Davies v. Pettit

6 Ark. 349
CourtSupreme Court of Arkansas
DecidedJuly 15, 1850
StatusPublished

This text of 6 Ark. 349 (Davies v. Pettit) is published on Counsel Stack Legal Research, covering Supreme Court of Arkansas primary law. Counsel Stack provides free access to over 12 million legal documents including statutes, case law, regulations, and constitutions.

Bluebook
Davies v. Pettit, 6 Ark. 349 (Ark. 1850).

Opinion

Mr. Justice Scott

delivered the opinion of the Court.

The case made by this bill, to which a demurrer was interposed, is in substance this : The complainants seek the enforcement of an equitable interest in a contract, which they claim as trustees for creditors and ask the aid of the chancellor to realize for the use of the beneficiaries the amount of a judgment at law against the defendant’s intestate rendered by the circuit court of Chicot county, in his life time, in favor of Duncan who assigned the same to Ware by whom it was assigned to the complainants in trust. They allege that, within two years after the death of thede- ■ fendant’s intestate, this judgment was regularly presented and was allowed against his estate by the Probate court of Chicot county: that soon afterwards, all the records of the Circuit and Probate courts of Chicot county and all the papers connected with this judgment and its allowance and classification were stolen from their respective clerk’s offices and have been wholly lost; and that parol evidence only remains either to establish said judgment or allowance and classification i and that although the defendant has ample means unappropriated, that are subject to the payment of this demand, no part of the same has ever yet been paid and he wholly refuses to recognize or pay it; alleging as an excuse therefor that the complainants have no claim or evidence of any claim for payment out of the abundant assets of said estate in his hands as representative.
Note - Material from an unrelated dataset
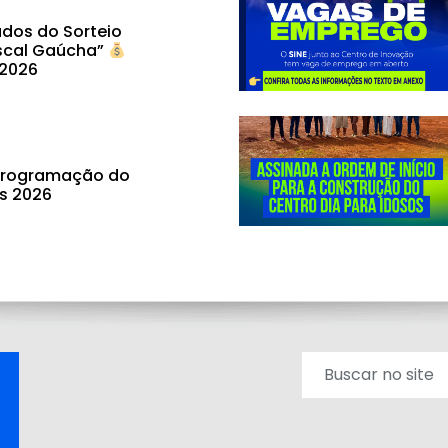
dos do Sorteio
scal Gaúcha”
 2026
 programação do
ás 2026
The complainants’ right to relief is contested in this court upon a single ground only ; and that is, that a lost judicial record cannot be set up and established by parol evidence. It is insisted that this proposition is sustained, not only by high authority, but that it is based upon overwhelming considerations of public policy and necessity: that to establish the opposite would not only assail every law that has been framed for the purpose of removing the temptation to perjury and for lessening the dangers to society from that source, but that it would, at the same time, strike a blow at the sanctity of records so disaster* ous that, in contemplating the evils that would inevitably flow into the body politic from the operation of such a rule, it would be clearly far better that individuals should submit in meekness to the loss of their judgments — which, it is admitted, would be the inevitable consequence, because such evidence would be alike incompetent in a court of equity — than that the public should suffer so great evils, going, as seems to be supposed, to the very foundations of the social compact itself.

We propose first to examine the latter branch of this category and ascertain, if we can, whether or not these eminent considerations are indeed involved in this question.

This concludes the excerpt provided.